If there was a way to make the solar decathletes booted off the National Mall even more angry than they already were, the National Park Service might have done it, by issuing permits to the National Book Festival to expand from one day to two—on the first weekend that the Solar Decathlon was supposed to have taken place. The Library of Congress announced yesterday that its literary shindig would go off on September 24th and 25th, making it even more difficult for the competition to be restored to the Mall on the previously planned dates.
You know who doesn’t care? The Washington Post, which opined last Friday that the Solar Decathlon should suck it up and go elsewhere, for the sake of the Mall’s long term health. “This is a simple matter of whether the Mall—long revered as the country’s “front yard”—will be restored to its former glory and maintained for future generations,” the editorial reads. “Years of neglect and overuse have caused the Mall to become a national disgrace, and finally there’s recognition of the need to fix conditions.”
To which one might respond: It’s a lawn, for crying out loud.
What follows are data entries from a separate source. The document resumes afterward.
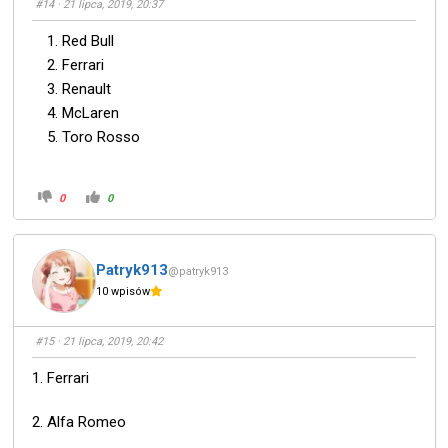
#14
· 21 lipca, 2019, 20:37
Red Bull
Ferrari
Renault
McLaren
Toro Rosso
0
0
Patryk913
@patryk913
10 wpisów
#15
· 21 lipca, 2019, 20:42
1. Ferrari
2. Alfa Romeo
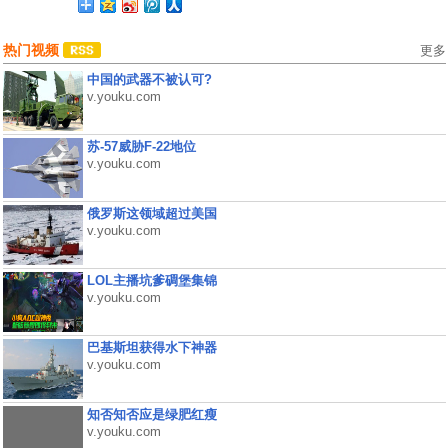
热门视频
更多
中国的武器不被认可?
v.youku.com
苏-57威胁F-22地位
v.youku.com
俄罗斯这领域超过美国
v.youku.com
LOL主播坑爹碉堡集锦
v.youku.com
巴基斯坦获得水下神器
v.youku.com
知否知否应是绿肥红瘦
v.youku.com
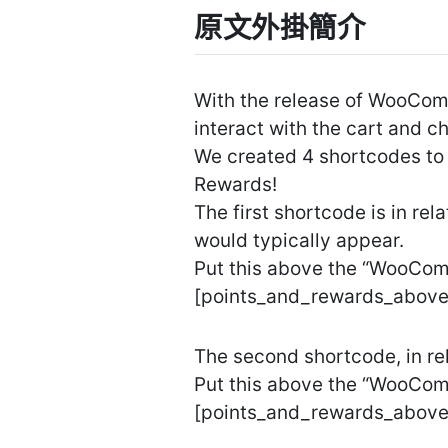
原文外掛簡介
With the release of WooComm
interact with the cart and 
We created 4 shortcodes to 
Rewards!
The first shortcode is in r
would typically appear.
Put this above the “WooCom
[points_and_rewards_above
The second shortcode, in r
Put this above the “WooCo
[points_and_rewards_above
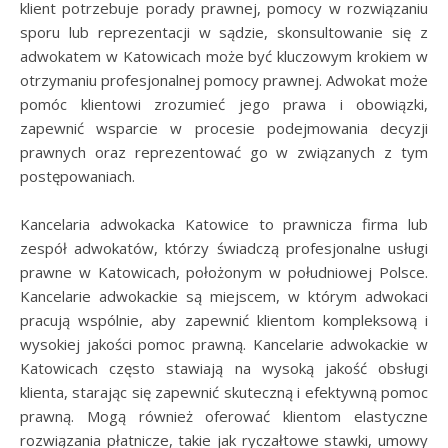
klient potrzebuje porady prawnej, pomocy w rozwiązaniu
sporu lub reprezentacji w sądzie, skonsultowanie się z
adwokatem w Katowicach może być kluczowym krokiem w
otrzymaniu profesjonalnej pomocy prawnej. Adwokat może
pomóc klientowi zrozumieć jego prawa i obowiązki,
zapewnić wsparcie w procesie podejmowania decyzji
prawnych oraz reprezentować go w związanych z tym
postępowaniach.
Kancelaria adwokacka Katowice to prawnicza firma lub
zespół adwokatów, którzy świadczą profesjonalne usługi
prawne w Katowicach, położonym w południowej Polsce.
Kancelarie adwokackie są miejscem, w którym adwokaci
pracują wspólnie, aby zapewnić klientom kompleksową i
wysokiej jakości pomoc prawną. Kancelarie adwokackie w
Katowicach często stawiają na wysoką jakość obsługi
klienta, starając się zapewnić skuteczną i efektywną pomoc
prawną. Mogą również oferować klientom elastyczne
rozwiązania płatnicze, takie jak ryczałtowe stawki, umowy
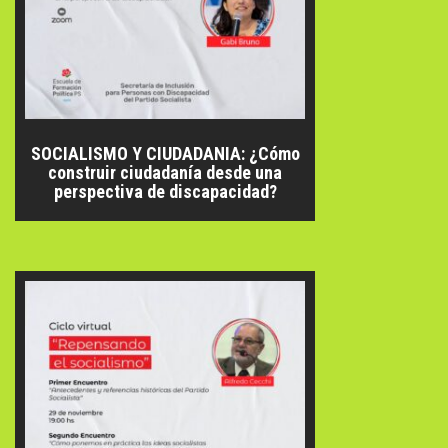
SOCIALISMO Y CIUDADANIA: ¿Cómo
construir ciudadanía desde una
perspectiva de discapacidad?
Lawns can be repaired—if the Decathlon does damage, then make contestants pay for its repair. I’d wager that Americans would rather have a “front yard” continually programmed with activities rather than covered with perfectly manicured grass. While I think using Anacostia Park would be a great opportunity, I also think that the sustainability argument for booting the Decathlon off the Mall is a little wrongheaded.
That’s also the conclusion of a clutch of House Democrats, who signed a letter supporting the Decathlon’s return to the Mall. Signatories include a few well-placed influencers, like Committee on Natural Resources ranking member Ed Markey (who oversees the Department of the Interior) and research and science subcommittee chairman Daniel Lipinski. But this year, they’re not exactly calling the shots anymore—if the Decathletes have any hope at all, they’ll probably need to bring on GOP committee chairs as well.